You should keep a registered or certified receipt if you filed a paper return. You can also save the delivery slip from a private delivery service like FedEx.

The IRS accepts the email acknowledging your return was accepted for filing from anyone who files electronic returns. If you file using software (such as TurboTax), you will receive an email from the provider.

Step 1. How to Keep your Documents Save

Create your organizational system.

Choose one location to keep all of your tax information. This could be a folder, an online system, file boxes, or whatever works best for you. Your system should be simple to use and accessible.

Many people prefer to keep documents in a filing cabinet. File folders can be used to organize paperwork by subject, year, or any other method you choose. Bankers’ boxes are another option for storage, but they are more vulnerable to water damage.

There may need to be more than a standard filing cabinet for your most important documents. A home safe could be a better option. For maximum security, look for a fireproof and waterproof safe.

Keeping all your documents on your computer is inefficient and can cause your system to slow down. External hard drives, such as HDDs and SDDs, are the ideal solution for storing massive amounts of electronic data and are another option for digital storage. Storing electronic paperwork on a flash drive is an even more compact solution, though flash drives are also more easily misplaced or damaged.

If you go the digital route, you should make multiple backup copies in case one of them becomes damaged or fails.

Make a list of documents to save and protect.

Make a list of documents and papers you might need for future tax seasons. Reading through previous years’ tax returns is the best way to start your list. When it comes to taxes, keep all tax records for at least seven years. The IRS audit statute of limitations is three years.

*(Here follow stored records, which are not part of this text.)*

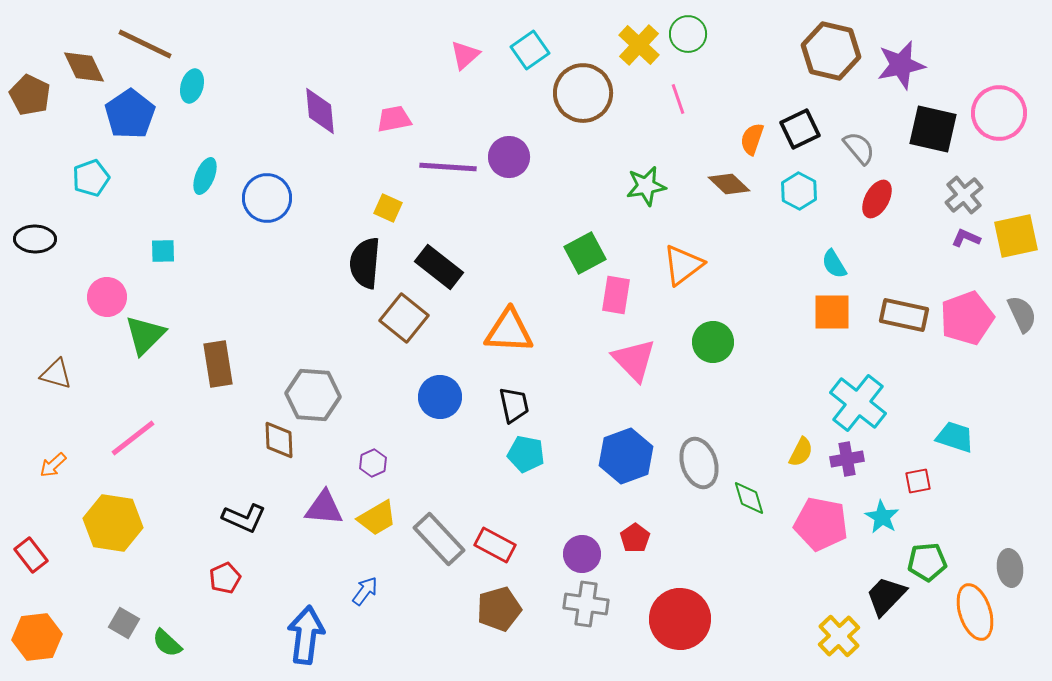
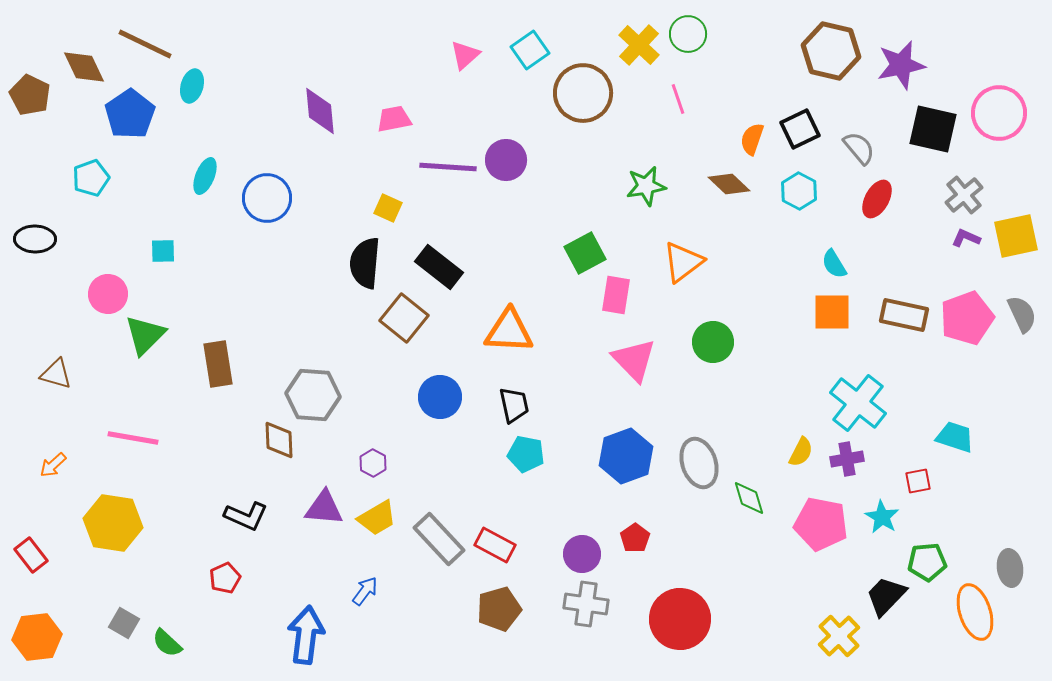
purple circle at (509, 157): moved 3 px left, 3 px down
orange triangle at (683, 265): moved 3 px up
pink circle at (107, 297): moved 1 px right, 3 px up
pink line at (133, 438): rotated 48 degrees clockwise
purple hexagon at (373, 463): rotated 8 degrees counterclockwise
black L-shape at (244, 518): moved 2 px right, 2 px up
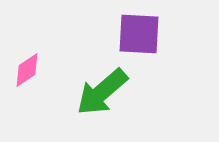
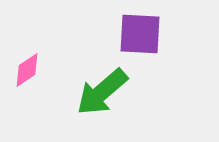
purple square: moved 1 px right
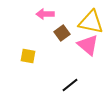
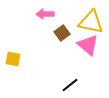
yellow square: moved 15 px left, 3 px down
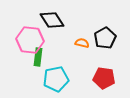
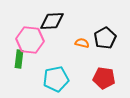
black diamond: moved 1 px down; rotated 60 degrees counterclockwise
green rectangle: moved 19 px left, 2 px down
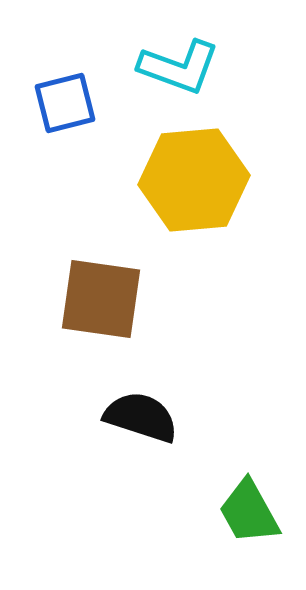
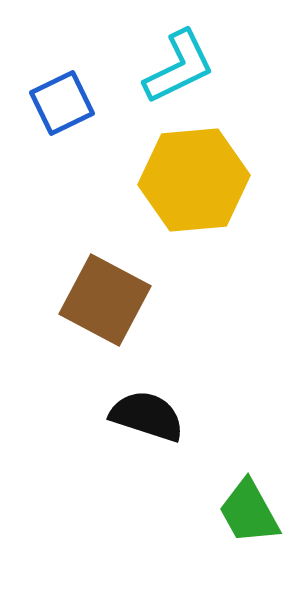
cyan L-shape: rotated 46 degrees counterclockwise
blue square: moved 3 px left; rotated 12 degrees counterclockwise
brown square: moved 4 px right, 1 px down; rotated 20 degrees clockwise
black semicircle: moved 6 px right, 1 px up
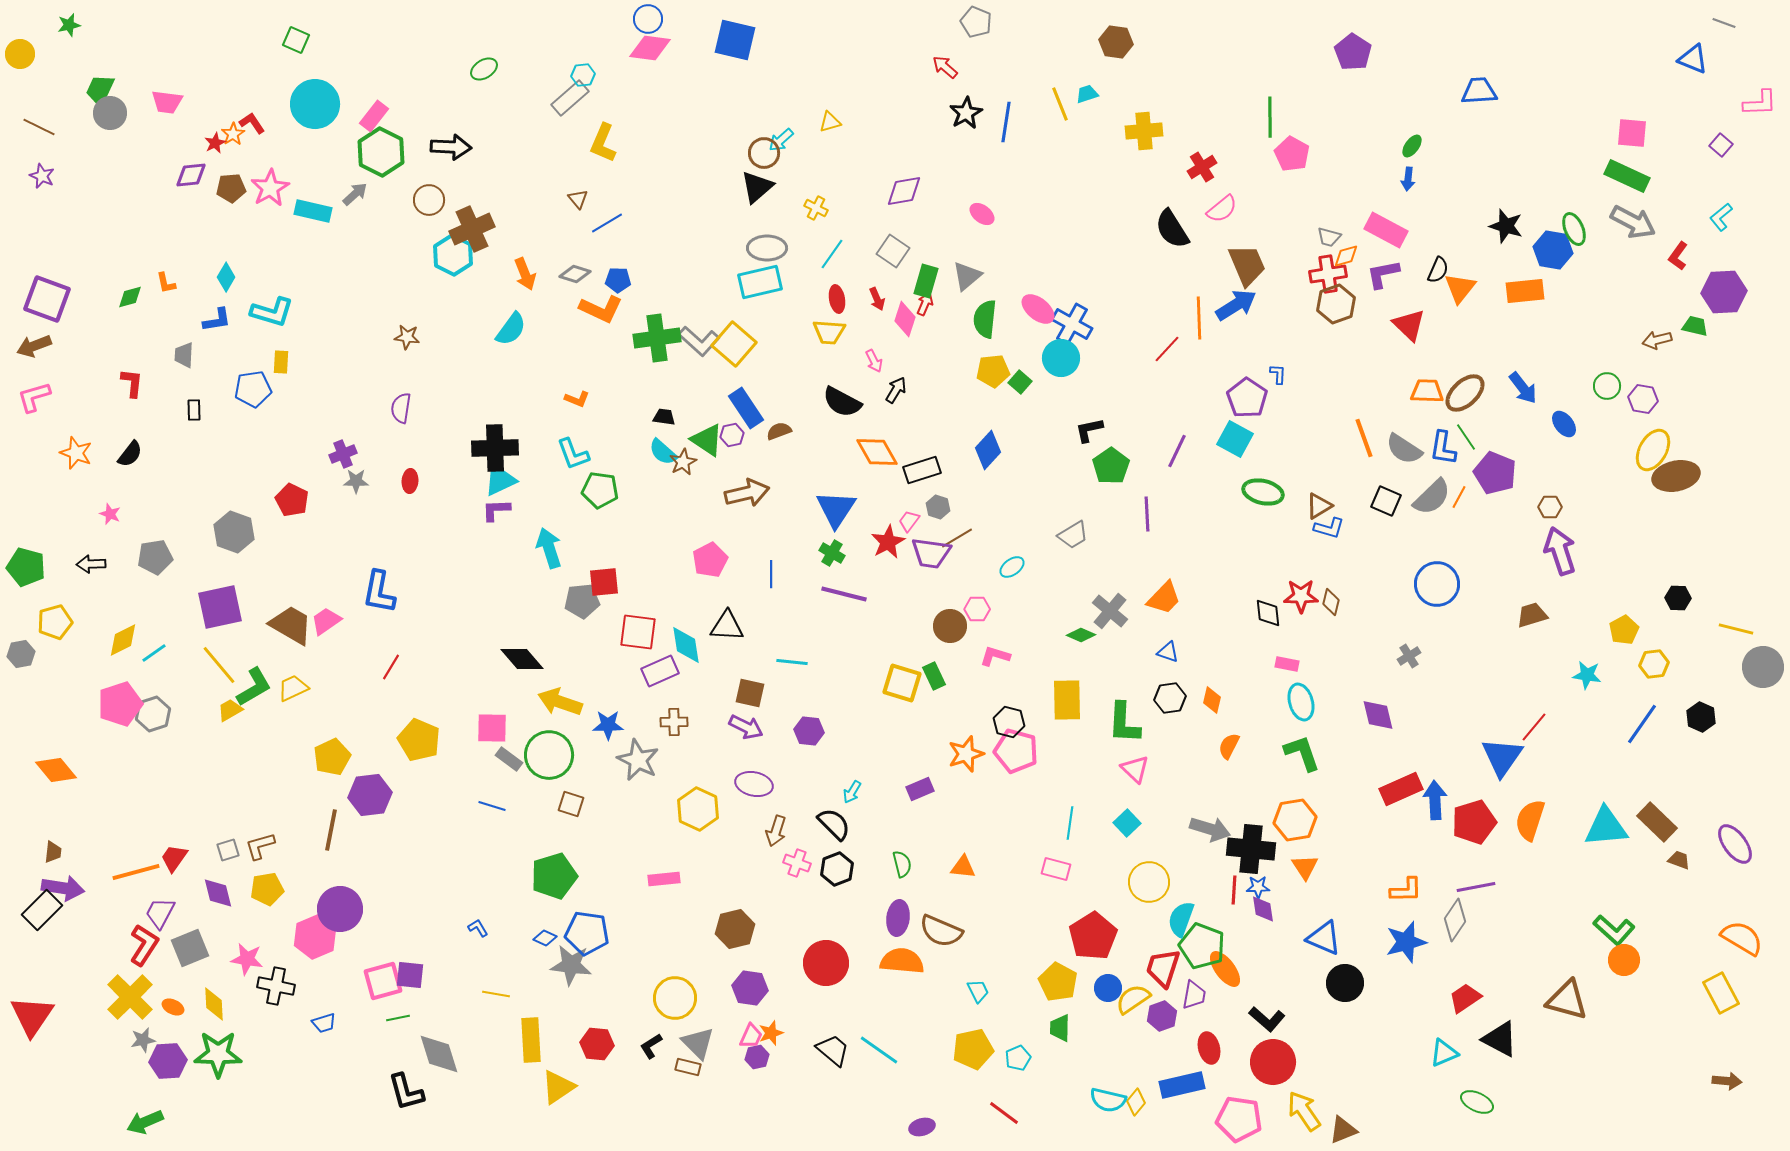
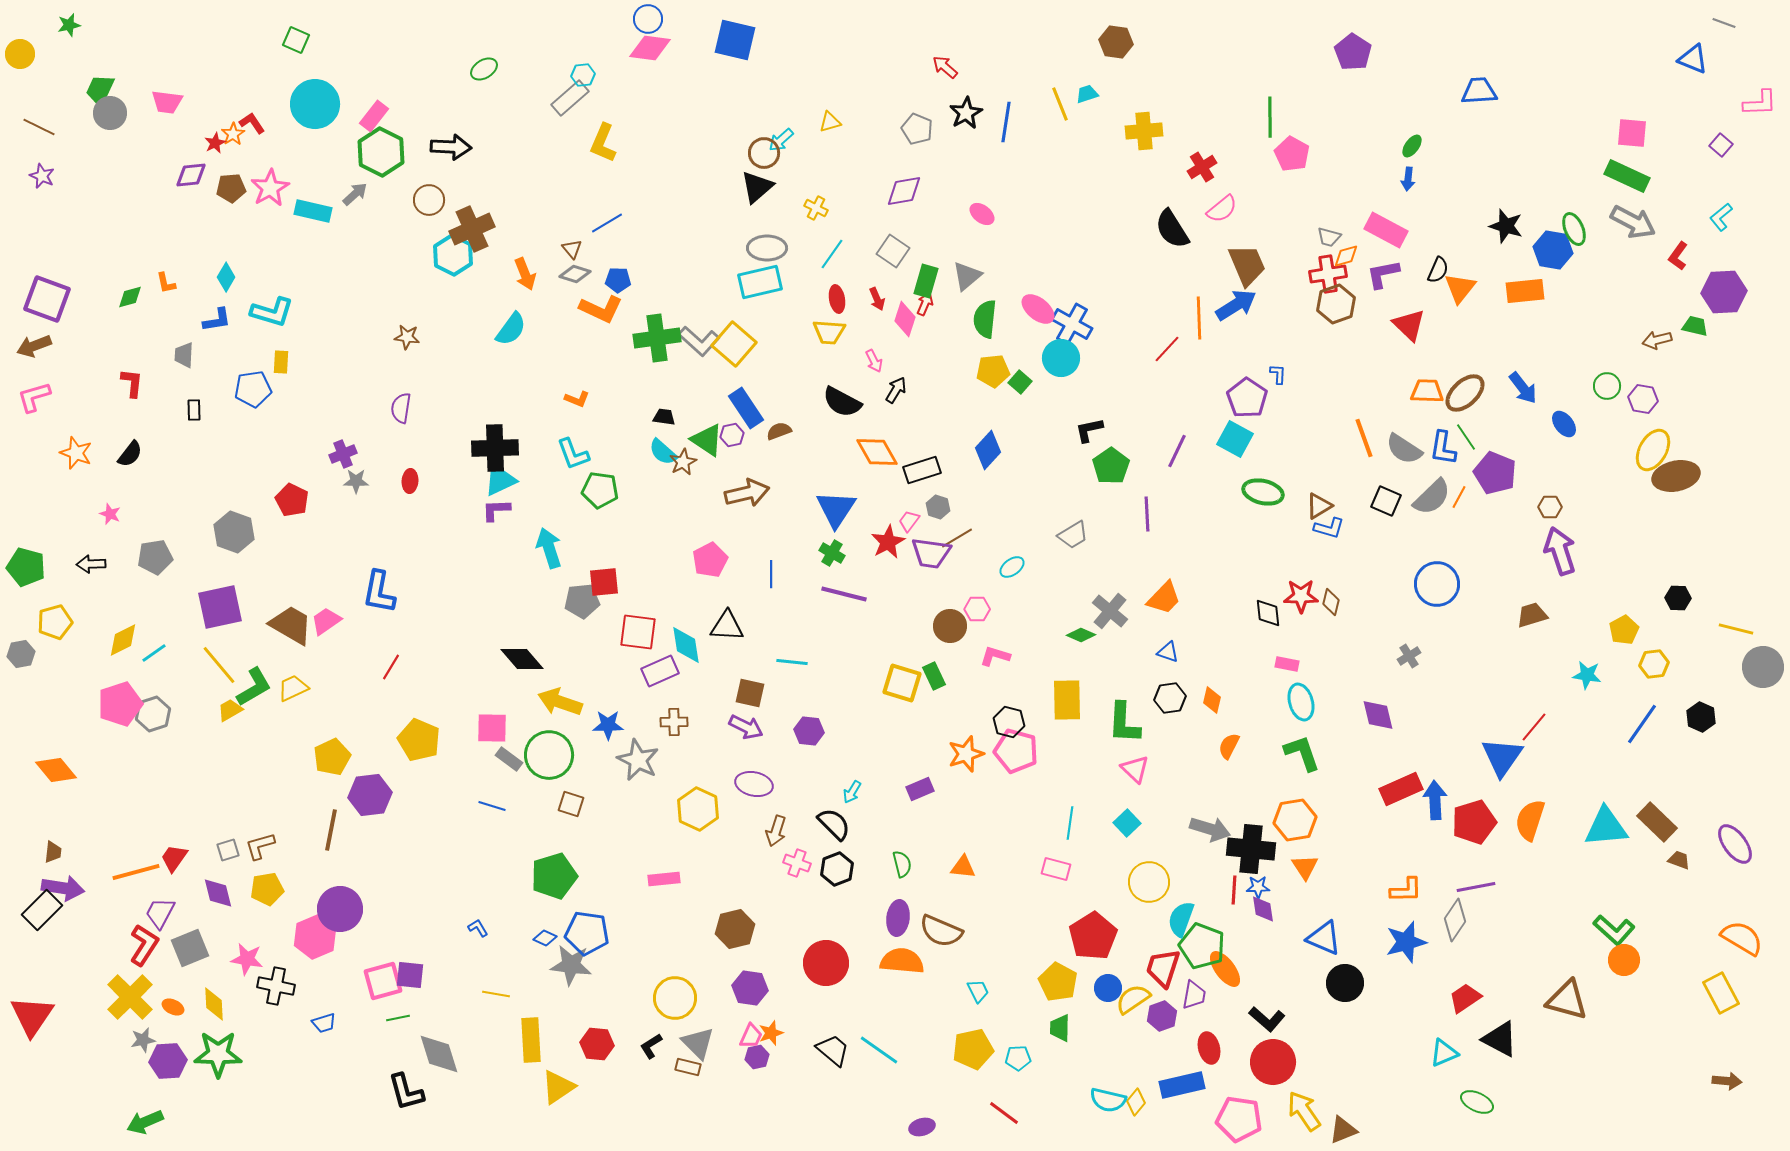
gray pentagon at (976, 22): moved 59 px left, 107 px down
brown triangle at (578, 199): moved 6 px left, 50 px down
cyan pentagon at (1018, 1058): rotated 20 degrees clockwise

However, in some cases, they can go back as far as six or seven years.

Your best bet is to keep your tax returns for as long as possible. You’ll have all the information you need if you ever face a tax audit. You should also keep documents that verify the information on your returns, such as W-2 and 1099 forms, receipts, and payments, for at least seven years. Keep receipts for assets, such as receipts for home remodeling projects, for as long as you are the owner.

W-2s, 1099s, rental income documents, and student loan forms are examples of income documents. The IRS recommends keeping these types of forms until the return’s limitation period expires.

Property taxes, mortgage interest, student loan interest, business expenses, health care and medical expense information, and other expense-related tax forms are examples of expense documents. Documentation for student loans should be kept until all payments are made. Before throwing away forms related to health care and medical expenses, check with your insurance provider.

Learn How to Get Rid of Outdated Financial Records

If you dispose of documents with your trash, anyone who is willing to do some dirty work to steal your identity will have access to your information. Your old bills, statements, voided and canceled checks, and other financial records may contain more information than you realize.

The best course of action is to shred any documents containing confidential information before throwing them away. Either purchase a home shredder or hire a company that offers secure document destruction. This service will cost you money, but it’s a small price to pay for the security of your personal data.

A financial life inevitably involves substantial documentation, including monthly bank statements, insurance records, and various tax filing materials. You can reduce the number of materials you gather over time by understanding what must remain and what can be removed at any time.